# [Supplied entries]
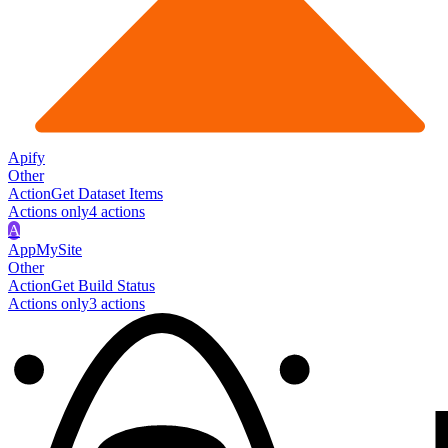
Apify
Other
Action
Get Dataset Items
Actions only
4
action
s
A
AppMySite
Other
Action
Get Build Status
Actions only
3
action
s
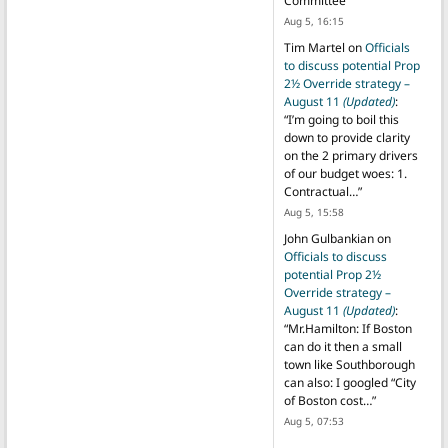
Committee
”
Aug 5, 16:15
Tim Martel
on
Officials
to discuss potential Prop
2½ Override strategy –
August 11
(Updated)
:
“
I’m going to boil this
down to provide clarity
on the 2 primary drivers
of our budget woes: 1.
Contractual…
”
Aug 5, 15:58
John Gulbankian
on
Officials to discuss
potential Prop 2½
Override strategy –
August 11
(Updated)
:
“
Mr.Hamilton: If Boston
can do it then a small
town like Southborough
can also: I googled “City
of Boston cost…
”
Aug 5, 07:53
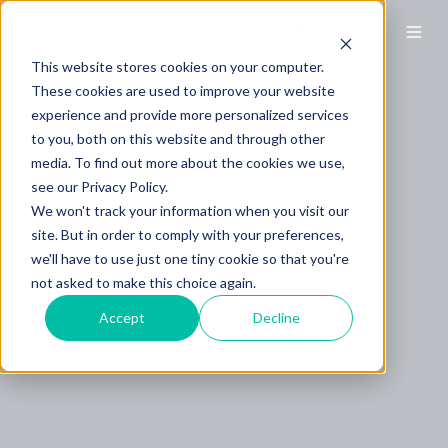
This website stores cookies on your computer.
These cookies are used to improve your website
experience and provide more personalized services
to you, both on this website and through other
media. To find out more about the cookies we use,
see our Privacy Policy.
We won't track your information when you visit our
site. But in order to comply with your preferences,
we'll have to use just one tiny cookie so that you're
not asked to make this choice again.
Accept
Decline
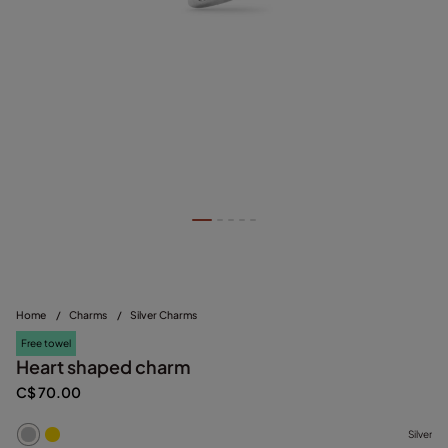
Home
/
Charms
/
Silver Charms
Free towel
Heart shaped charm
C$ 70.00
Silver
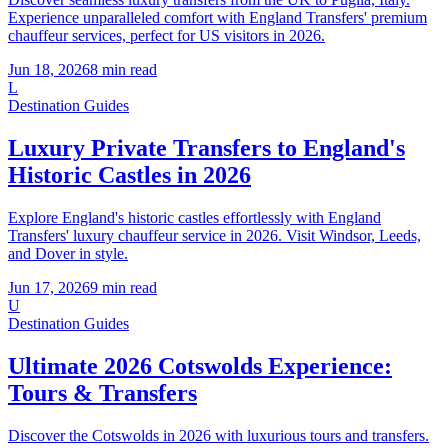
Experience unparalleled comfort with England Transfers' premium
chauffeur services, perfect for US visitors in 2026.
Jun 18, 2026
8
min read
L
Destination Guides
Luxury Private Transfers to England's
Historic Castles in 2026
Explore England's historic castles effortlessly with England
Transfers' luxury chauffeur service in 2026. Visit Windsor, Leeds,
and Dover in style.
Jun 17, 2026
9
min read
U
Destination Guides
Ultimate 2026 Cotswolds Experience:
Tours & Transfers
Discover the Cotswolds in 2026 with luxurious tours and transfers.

...

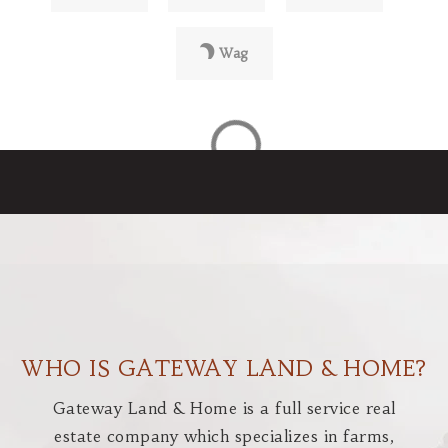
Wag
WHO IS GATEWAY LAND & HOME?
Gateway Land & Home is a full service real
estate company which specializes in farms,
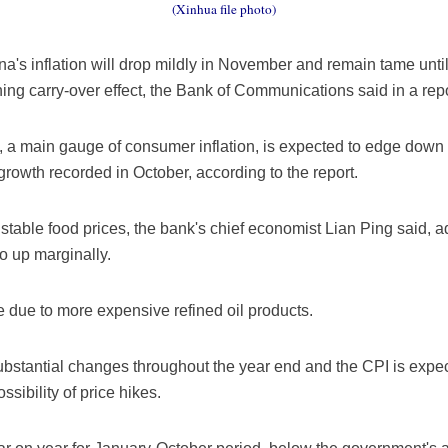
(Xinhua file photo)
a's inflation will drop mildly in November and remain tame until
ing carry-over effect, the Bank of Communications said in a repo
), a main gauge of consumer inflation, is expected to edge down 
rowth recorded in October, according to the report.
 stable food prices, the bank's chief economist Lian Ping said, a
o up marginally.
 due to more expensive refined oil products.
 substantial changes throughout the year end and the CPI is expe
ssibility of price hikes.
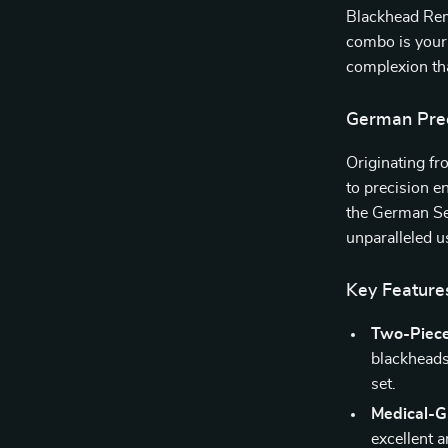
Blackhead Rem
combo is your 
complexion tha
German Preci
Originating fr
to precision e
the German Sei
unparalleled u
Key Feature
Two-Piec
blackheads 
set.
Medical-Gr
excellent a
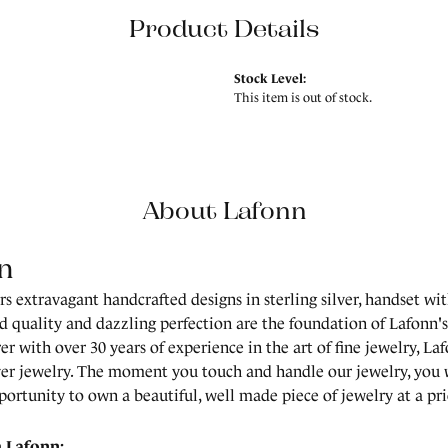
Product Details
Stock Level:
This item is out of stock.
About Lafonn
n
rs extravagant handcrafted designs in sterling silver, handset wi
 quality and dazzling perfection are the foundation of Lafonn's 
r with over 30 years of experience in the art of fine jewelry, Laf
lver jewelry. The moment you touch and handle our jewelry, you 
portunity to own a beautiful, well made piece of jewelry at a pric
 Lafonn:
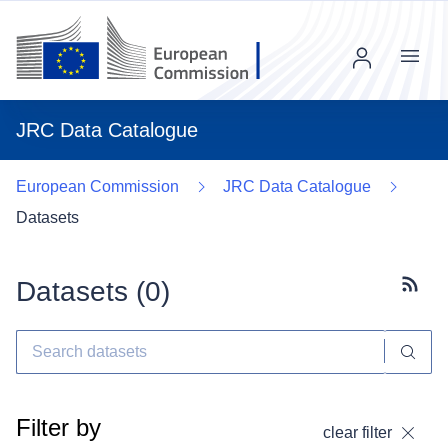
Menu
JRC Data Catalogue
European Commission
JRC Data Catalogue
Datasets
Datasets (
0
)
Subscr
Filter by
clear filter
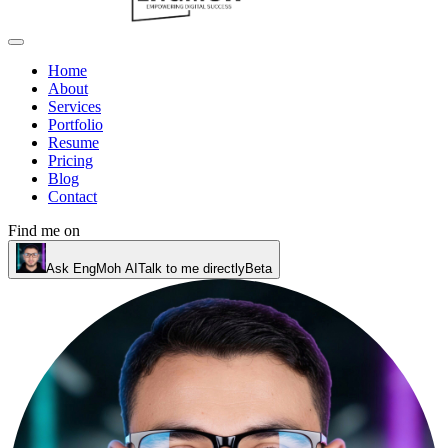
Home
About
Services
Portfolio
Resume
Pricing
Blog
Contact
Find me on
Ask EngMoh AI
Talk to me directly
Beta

# [Task to carry out]
With the pictures omitted, print the lines above exactly, beginning at the line with "Silver Charms" and going on through the line with "Tours & Transfers".

# [Your response]
Silver Charms
Free towel
Heart shaped charm
C$ 70.00
Silver
Experience unparalleled comfort with England Transfers' premium
chauffeur services, perfect for US visitors in 2026.
Jun 18, 2026
8
min read
L
Destination Guides
Luxury Private Transfers to England's
Historic Castles in 2026
Explore England's historic castles effortlessly with England
Transfers' luxury chauffeur service in 2026. Visit Windsor, Leeds,
and Dover in style.
Jun 17, 2026
9
min read
U
Destination Guides
Ultimate 2026 Cotswolds Experience:
Tours & Transfers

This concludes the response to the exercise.